Münster - Beamter und Künstler - Friedrich Peschlack hat diesen scheinbaren Widerspruch in seinem Leben mit Gelassenheit und Fröhlichkeit genommen. Bekannt wurde der gebürtige Lothringer durch seine Rötel-Zeichnungen von im Zweiten Weltkrieg zerstörten baulichen Schönheiten Münsters. Doch seine Künstlerseele schuf weit mehr. Das zeigt jetzt eine Retrospektive des Stadtheimatbundes in der Torhaus-Galerie. Morgen wäre Friedrich Waldemar Kurt Peschlack einhundert Jahre alt geworden.
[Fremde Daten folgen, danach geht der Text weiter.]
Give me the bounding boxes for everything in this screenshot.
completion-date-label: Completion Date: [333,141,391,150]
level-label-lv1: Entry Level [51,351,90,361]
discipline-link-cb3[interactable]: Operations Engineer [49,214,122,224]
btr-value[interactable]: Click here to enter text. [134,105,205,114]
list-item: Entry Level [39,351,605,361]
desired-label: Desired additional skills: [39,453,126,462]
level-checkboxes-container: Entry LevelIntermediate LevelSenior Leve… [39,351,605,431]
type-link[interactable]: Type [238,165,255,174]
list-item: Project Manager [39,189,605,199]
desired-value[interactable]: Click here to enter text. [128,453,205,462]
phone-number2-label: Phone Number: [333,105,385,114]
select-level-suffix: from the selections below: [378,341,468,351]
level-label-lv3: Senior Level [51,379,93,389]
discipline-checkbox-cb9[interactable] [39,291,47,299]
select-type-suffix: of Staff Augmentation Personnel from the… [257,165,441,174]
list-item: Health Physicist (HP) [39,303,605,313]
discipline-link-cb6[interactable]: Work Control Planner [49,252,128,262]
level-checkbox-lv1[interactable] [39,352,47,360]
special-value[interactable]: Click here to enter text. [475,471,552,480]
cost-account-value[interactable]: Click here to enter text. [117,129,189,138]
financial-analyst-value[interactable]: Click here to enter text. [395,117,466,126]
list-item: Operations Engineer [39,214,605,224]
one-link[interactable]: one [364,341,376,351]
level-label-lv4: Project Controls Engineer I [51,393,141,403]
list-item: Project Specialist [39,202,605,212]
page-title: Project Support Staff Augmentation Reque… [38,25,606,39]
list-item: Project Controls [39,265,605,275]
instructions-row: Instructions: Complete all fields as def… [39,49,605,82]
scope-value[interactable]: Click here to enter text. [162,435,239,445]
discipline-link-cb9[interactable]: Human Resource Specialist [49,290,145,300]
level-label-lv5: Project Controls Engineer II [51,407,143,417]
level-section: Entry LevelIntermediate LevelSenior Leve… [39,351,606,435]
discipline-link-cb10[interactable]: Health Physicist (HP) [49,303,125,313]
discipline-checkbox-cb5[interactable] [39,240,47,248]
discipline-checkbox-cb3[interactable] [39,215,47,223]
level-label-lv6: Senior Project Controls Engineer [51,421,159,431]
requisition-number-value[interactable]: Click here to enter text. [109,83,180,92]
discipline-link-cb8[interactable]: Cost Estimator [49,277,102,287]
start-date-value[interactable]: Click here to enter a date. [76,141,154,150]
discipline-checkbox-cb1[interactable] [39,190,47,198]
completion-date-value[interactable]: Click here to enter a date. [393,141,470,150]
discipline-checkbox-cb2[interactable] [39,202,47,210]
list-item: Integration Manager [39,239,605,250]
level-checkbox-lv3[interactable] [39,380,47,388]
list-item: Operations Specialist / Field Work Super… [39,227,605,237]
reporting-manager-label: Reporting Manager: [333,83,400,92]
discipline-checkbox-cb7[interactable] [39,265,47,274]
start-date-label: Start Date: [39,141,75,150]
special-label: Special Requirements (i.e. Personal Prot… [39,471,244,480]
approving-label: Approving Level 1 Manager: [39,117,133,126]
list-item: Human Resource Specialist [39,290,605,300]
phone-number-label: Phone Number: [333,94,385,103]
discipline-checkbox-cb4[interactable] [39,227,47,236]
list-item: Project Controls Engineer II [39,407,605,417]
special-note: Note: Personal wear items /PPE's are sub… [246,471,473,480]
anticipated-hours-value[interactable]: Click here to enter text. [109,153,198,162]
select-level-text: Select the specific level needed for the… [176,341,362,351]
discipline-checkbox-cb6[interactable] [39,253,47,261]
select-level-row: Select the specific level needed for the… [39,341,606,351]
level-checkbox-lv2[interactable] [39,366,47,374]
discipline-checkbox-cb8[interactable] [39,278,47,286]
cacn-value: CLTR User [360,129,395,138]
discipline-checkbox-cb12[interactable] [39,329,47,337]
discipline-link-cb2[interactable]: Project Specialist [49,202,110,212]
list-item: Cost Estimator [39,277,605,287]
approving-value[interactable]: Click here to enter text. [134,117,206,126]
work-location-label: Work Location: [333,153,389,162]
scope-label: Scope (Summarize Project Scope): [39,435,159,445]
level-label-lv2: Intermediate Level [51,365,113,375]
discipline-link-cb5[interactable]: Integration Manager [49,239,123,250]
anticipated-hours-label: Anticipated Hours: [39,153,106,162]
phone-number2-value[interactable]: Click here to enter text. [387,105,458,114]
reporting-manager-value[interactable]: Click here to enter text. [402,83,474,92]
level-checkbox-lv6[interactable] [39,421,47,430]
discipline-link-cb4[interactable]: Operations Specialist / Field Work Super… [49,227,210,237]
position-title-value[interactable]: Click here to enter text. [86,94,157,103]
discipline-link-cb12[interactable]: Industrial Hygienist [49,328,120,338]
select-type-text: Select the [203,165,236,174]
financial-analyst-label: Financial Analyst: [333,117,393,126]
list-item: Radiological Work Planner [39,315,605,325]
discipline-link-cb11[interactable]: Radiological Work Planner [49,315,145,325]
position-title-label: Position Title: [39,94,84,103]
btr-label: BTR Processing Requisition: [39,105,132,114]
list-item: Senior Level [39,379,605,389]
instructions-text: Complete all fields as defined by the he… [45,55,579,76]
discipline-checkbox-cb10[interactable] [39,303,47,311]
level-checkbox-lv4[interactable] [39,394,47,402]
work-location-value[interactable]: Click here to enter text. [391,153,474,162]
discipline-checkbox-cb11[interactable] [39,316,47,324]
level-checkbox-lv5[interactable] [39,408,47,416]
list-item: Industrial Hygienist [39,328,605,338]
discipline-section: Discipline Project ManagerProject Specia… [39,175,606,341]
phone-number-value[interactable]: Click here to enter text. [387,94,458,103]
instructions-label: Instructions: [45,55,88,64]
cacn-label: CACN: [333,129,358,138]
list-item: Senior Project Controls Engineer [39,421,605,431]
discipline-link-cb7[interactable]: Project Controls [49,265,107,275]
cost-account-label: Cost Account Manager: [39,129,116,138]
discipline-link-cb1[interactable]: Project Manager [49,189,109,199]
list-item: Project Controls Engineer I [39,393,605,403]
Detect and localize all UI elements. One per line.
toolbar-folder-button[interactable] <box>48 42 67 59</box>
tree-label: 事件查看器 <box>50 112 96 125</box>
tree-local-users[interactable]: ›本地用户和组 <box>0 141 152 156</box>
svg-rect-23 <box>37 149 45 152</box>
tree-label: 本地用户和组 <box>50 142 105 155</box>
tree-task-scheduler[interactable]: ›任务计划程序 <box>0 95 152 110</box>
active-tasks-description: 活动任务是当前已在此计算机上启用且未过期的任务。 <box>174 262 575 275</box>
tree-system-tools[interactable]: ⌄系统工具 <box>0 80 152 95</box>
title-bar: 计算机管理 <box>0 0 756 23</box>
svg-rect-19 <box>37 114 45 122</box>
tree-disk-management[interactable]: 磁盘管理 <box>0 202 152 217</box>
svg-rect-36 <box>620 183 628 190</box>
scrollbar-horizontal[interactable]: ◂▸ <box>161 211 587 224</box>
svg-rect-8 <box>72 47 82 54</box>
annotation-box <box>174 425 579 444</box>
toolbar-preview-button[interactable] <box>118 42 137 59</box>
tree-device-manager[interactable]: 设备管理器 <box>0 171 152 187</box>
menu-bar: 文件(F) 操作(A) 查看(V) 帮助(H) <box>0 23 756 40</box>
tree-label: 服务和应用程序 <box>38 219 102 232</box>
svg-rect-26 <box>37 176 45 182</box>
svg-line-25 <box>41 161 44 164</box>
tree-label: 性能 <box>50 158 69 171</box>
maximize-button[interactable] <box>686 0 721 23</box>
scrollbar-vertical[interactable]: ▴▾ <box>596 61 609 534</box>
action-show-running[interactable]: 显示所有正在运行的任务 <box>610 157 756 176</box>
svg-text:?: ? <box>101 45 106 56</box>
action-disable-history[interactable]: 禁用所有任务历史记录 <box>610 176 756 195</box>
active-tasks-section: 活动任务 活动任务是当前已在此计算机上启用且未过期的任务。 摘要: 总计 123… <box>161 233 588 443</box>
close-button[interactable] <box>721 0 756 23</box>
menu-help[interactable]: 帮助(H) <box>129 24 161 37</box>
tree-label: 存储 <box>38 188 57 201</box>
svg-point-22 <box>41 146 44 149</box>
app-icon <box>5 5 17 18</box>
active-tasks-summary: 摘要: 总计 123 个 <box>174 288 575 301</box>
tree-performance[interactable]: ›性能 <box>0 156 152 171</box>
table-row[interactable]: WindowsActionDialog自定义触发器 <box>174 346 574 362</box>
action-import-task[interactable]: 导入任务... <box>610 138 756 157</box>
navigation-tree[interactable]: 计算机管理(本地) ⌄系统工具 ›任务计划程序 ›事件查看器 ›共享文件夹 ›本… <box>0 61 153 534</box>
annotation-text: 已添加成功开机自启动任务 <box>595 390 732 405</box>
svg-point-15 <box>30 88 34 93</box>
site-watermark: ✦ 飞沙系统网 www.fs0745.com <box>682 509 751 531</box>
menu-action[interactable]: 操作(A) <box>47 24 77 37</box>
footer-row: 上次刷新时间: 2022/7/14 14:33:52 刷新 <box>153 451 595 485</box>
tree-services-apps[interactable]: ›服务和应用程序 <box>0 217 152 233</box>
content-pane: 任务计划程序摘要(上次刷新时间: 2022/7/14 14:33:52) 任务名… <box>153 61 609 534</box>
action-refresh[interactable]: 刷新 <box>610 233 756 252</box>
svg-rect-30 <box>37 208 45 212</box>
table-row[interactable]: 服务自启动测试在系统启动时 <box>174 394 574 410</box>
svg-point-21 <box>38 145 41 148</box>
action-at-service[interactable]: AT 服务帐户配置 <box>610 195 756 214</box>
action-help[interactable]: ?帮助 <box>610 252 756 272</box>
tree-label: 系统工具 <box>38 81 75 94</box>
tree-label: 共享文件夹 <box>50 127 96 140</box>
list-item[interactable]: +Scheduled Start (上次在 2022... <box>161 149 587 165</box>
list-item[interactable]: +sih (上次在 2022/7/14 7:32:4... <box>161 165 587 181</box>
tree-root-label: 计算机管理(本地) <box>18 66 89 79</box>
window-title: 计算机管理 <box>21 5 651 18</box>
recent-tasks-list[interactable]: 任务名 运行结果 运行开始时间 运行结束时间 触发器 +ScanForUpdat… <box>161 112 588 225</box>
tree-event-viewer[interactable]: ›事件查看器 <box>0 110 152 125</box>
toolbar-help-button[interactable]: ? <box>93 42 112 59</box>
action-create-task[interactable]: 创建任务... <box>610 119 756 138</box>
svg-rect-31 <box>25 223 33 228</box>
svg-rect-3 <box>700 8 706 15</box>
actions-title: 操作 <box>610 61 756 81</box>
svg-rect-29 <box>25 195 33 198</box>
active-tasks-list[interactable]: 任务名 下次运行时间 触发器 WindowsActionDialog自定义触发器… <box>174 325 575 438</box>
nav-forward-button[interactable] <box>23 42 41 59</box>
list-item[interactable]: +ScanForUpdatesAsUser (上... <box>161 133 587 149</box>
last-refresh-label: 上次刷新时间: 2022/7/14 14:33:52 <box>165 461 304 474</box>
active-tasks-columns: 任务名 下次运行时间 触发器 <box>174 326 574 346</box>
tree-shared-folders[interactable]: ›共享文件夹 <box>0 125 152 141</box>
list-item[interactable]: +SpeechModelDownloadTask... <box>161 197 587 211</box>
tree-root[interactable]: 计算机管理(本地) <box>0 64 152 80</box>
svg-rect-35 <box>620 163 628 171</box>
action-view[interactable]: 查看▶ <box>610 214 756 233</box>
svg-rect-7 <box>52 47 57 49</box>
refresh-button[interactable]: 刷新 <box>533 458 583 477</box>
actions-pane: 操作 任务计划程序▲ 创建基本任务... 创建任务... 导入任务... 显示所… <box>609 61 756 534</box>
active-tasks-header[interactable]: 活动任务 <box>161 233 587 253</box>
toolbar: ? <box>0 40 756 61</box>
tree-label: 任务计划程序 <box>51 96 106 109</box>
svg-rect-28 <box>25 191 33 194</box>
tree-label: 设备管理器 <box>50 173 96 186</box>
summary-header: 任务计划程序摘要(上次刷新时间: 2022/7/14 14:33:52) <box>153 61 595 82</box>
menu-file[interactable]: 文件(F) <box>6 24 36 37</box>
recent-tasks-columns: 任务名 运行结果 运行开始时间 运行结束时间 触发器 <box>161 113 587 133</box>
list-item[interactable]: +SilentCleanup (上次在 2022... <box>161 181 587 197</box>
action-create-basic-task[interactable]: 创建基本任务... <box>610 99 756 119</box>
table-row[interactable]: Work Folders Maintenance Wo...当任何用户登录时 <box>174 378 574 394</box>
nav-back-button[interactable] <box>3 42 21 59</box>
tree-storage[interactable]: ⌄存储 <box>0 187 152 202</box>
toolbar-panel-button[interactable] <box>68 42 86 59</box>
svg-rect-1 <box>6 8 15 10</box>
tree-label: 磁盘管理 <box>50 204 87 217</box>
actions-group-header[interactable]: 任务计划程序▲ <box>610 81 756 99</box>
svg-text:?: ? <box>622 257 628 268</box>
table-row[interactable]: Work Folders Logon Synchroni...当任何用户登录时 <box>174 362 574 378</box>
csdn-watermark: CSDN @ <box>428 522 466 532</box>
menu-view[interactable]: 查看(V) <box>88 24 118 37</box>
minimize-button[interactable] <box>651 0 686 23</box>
Der am 3. Dezember 2005 in Münster im Alter von 93 Jahren gestorbene Münsteraner war eine Frühbegabung. Prof. Gustav Friedrich Hartlaub (1884-1963) wurde auf den Knaben aufmerksam und stellte Peschlacks expressionistische Linol- und Messerschnitte Anfang der 30er Jahre sogar in den USA aus. Das Porträt des münsterischen Schriftstellers Eli Marcus (1854-1935) von 1925, das sich im Besitz des Stadtmuseums befindet, ist auch im Torhaus zu sehen und zeigt die Virtuosität des damals 13-Jährigen.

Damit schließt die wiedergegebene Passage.